The repo is structured into *dogs*. Each dog has its purview, the data and functions it is responsible for. Dogs coordinate to carry out complex tasks.
  • Bro: interactive syntax-highlighted pager/viewer.
  • Spot: structural code search, grep, regex, and replace across a repo. Maintains a trigram index for instant lookups.
  • Graf: does token-level diffing, 3-way merges, history navigation. Maintains a history index.
  • Sniff: serves the worktree, detects changes.
  • Keeper: keeps the data per se (git blobs, trees, commits).

New dogs may join, old dogs may learn new tricks. If it works, it gets used. If it's used, it evolves.

Quick start

Build (requires libsodium, lz4, zlib and cmake, also ninja is recommended):

mkdir build && cd build
CC=clang CXX=clang++ cmake -GNinja -DCMAKE_BUILD_TYPE=Release ..
ninja

Using be

be is the dispatcher that ties the dogs together. Every verb is a pipeline — be get fans out to keeper, sniff, spot and graf in turn; be post walks the worktree into a commit and advances refs. See beagle/GURI.md for the URI grammar.

Get — checkout / fetch / view / search

be get ssh://host/repo.git       # clone (fetch + checkout + index)
be get ?v1.2                     # checkout the "v1.2" ref locally
be get path/to/file.c            # open the file in the pager (bro)
be get path/to/file.c#TODO       # grep (spot) inside one file
be get .#FuncName                # structural search across repo

Put / delete — stage into a new base tree (no commit)

be put src/foo.c src/bar.c       # stage two files
be put                           # stage everything dirty
be delete src/obsolete.c         # stage removal of one path
be delete                        # stage every tracked file rm'd on disk

Each put / delete grows or shrinks the staged base tree in keeper's object store. HEAD does not move.

Post — commit the base tree

be post -m "fix the parser"      # commit; auto-stage dirty if needed
be post -m "release" //origin    # commit and push to the remote

be post wraps the current base tree into a commit with parent = HEAD, advances HEAD, and updates refs.
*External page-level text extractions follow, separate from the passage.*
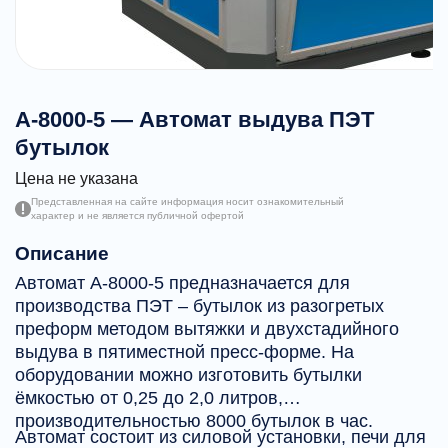
А-8000-5 — Автомат выдува ПЭТ
бутылок
Цена не указана
Представленная на сайте информация носит ознакомительный
характер и не является публичной офертой
Описание
Автомат А-8000-5 предназначается для
производства ПЭТ – бутылок из разогретых
преформ методом вытяжки и двухстадийного
выдува в пятиместной пресс-форме. На
оборудовании можно изготовить бутылки
ёмкостью от 0,25 до 2,0 литров,
производительностью 8000 бутылок в час.
Автомат состоит из силовой установки, печи для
With a remote authority in the URI the keeper push step is included; without, it's purely local.

Diff — token-level diff across refs or against the worktree

be diff path/to/file.c?v1..v2    # one file, ref-to-ref
be diff path/to/file.c?v1        # one file, ref vs worktree
be diff ?v1..v2                  # whole tree, ref-to-ref
be diff ?v1                      # whole tree, ref vs worktree

The URI shape picks the mode: a ?from..to query diffs two refs, a bare ?ref diffs that ref against the current worktree. Add a path for a single file, leave it off for the whole tree. Output is the same token-level unified hunk format graf diff emits on disk.

A full workflow

mkdir my-repo && cd my-repo
echo 'int main(){return 0;}' > hello.c
be post -m "initial"             # first commit, auto-stages hello.c

echo 'printf("hi\n");' >> hello.c
be put hello.c                   # stage the edit
be post -m "greet"               # commit

be get ?$(cat .dogs/sniff/HEAD)  # round-trip: recheck out HEAD

Other dogs (direct invocation)

bro file.c                       # syntax-highlighted pager
graf --diff old.c new.c          # token-level diff
graf --install                   # register as git diff/merge driver

See each dog's INDEX.md (e.g. sniff/INDEX.md, keeper/INDEX.md) for the full API surface.

FAQ

Is this git based? This is git-compatible.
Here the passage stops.